Ramachary has performed all over India and abroad in countries, including America, Australia, Kuwait and Dubai. He has won many Awards like Andhra Pradesh State government NANDI Award, Delhi Telugu Academy Award, Vamsee International Award, and Kalaradhana Award. He was also awarded an honorary doctorate by Vignan Foundation for Science, Technology and Research (Deemed to be University) on August 2, 2025.

==Early life and background==
Ramachary was born to Komanduri Krishnamachary and Yashodamma in Medak District of Telangana. Ramachary's musical journey started at a very young age when he used to accompany his father, a Harikatha artist, for his concerts in various villages. He learned Carnatic classical music from Kumari. Oruganti Leelavathi garu and light music from P.V.Sai Baba Garu, son of Putcha Subba Rao garu and nephew of P. V. Parabrahma Sastry.

He struggled hard to complete training in music as well as graduation. He also completed his BEd from Osmania University. Through these years, he won many accolades for his rendition of devotional songs and light music in radio and television shows.

==Occupation highlights==
He has been a mentor for many reality shows on various television channels.
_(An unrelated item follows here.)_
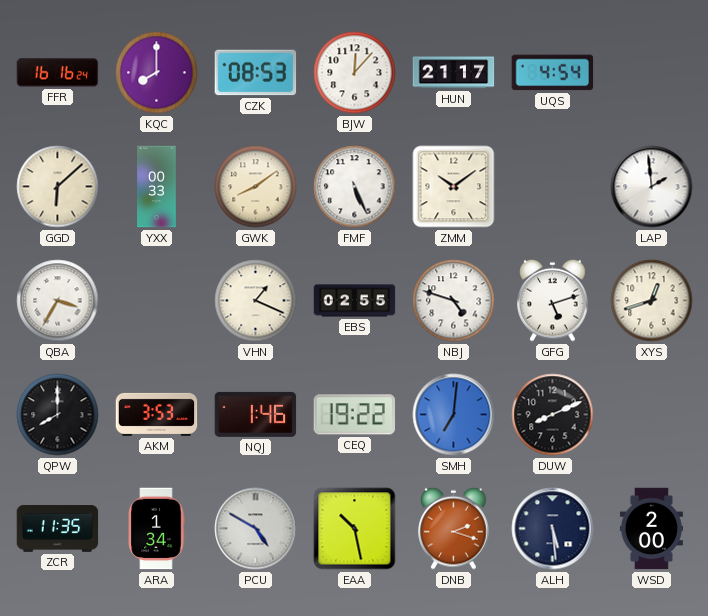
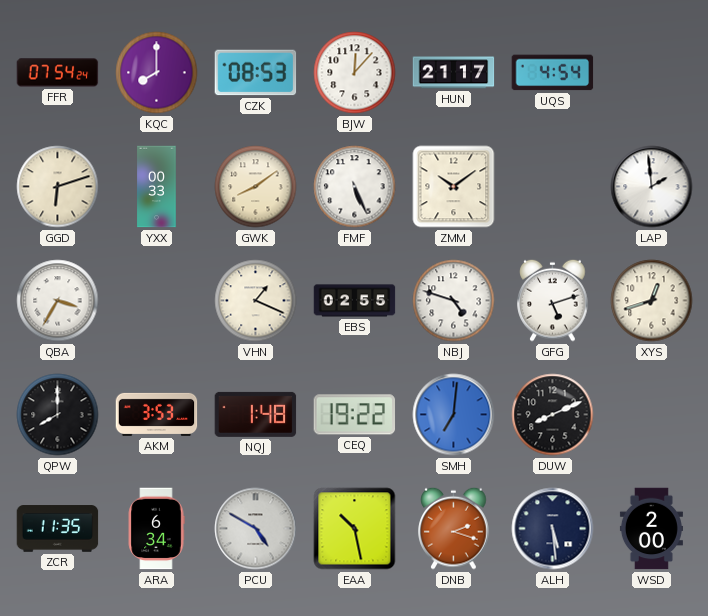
FFR: 16:16 -> 07:54
GGD: 6:08 -> 6:12
NQJ: 1:46 -> 1:48
ARA: 1:34 -> 6:34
He is a founder of Little Musicians Academy, established in the year 1998 imparting free training, guiding and promoting talented children and youngsters in music (free of cost) with the motto of peace and international brotherhood through music. Under the mentorship, coaching and able guidance of Ramachary, LMA Recognises talent, provide training in light music (Film songs, geet, ghazals, group songs, patriotic songs etc.), light classical music (Annamacharya, Purandharadas and Ramadasa keertanalu etc.). It provides nuances and techniques of singing like breath management, voice modulation, emoting etc. while keeping shruthi and laya in mind. Students also learn techniques like body language, holding mikes, voice throwing etc. through real time exposure to stage and recording studios. So far LMA trained over 3000 children. Most of the students of LMA have become professional playback singers and channel stars. Students of LMA are moulded into wonderful human beings.

==Personal life==
Ramachary is married to Sujatha Dhawala and has a son Saketh Komanduri and a daughter Sahithi Komanduri (Sony).